About this exercise -
How many lines below include the word "DataTransmissionSystem"? State that number and nothing else.

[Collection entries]
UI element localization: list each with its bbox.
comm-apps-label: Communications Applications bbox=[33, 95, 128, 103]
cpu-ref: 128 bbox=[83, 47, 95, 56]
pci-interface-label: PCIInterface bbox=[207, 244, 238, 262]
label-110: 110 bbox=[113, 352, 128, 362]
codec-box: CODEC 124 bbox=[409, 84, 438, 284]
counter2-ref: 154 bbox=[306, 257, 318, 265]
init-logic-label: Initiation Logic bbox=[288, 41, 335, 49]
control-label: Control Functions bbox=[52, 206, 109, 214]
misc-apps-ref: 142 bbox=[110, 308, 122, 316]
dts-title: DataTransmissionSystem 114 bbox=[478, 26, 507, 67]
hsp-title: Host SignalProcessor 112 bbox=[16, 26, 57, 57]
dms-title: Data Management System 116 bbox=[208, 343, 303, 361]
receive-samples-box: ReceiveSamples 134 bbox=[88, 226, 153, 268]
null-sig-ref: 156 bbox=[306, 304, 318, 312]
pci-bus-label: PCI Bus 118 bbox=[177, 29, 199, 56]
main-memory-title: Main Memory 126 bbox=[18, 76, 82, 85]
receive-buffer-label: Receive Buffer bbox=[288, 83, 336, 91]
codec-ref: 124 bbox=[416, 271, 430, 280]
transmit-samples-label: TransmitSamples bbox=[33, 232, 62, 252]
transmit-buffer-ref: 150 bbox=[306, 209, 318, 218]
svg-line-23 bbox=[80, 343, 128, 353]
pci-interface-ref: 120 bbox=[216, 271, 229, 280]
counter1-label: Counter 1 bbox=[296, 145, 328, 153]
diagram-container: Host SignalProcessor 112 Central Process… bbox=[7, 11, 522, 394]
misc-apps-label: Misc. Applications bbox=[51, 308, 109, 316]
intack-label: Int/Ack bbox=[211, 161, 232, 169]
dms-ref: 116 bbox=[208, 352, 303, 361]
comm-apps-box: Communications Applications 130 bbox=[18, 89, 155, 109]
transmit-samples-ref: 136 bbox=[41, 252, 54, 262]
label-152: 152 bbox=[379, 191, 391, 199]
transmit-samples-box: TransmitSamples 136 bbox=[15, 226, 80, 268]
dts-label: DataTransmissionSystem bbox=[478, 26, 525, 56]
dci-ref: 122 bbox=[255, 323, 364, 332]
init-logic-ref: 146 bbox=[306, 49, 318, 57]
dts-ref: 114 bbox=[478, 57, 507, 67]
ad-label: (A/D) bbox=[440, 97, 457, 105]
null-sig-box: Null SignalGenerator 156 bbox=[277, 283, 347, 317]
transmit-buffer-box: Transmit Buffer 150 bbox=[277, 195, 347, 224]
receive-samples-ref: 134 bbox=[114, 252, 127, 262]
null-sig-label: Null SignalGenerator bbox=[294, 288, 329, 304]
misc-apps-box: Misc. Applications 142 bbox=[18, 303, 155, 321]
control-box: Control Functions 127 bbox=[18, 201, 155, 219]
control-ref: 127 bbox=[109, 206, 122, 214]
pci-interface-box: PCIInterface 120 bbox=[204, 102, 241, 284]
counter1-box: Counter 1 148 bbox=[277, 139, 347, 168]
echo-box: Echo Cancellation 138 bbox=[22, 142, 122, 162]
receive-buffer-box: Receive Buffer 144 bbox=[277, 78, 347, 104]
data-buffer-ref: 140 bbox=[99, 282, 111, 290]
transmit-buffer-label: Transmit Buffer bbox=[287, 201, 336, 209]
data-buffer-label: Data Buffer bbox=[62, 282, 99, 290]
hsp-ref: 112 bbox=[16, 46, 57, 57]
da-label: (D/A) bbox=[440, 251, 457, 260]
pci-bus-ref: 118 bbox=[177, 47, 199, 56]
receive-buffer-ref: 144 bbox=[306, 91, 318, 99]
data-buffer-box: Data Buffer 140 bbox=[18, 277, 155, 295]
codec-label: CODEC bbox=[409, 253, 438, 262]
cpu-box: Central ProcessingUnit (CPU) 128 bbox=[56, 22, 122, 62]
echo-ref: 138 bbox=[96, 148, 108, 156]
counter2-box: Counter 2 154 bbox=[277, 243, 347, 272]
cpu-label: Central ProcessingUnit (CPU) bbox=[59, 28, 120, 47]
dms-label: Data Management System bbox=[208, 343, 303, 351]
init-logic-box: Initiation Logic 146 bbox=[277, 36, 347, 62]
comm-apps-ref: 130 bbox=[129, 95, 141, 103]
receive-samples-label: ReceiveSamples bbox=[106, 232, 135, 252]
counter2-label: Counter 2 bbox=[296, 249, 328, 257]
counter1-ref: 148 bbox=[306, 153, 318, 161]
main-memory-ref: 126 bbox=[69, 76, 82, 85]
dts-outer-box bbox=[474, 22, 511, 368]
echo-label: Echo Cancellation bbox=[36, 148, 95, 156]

Answer below -
2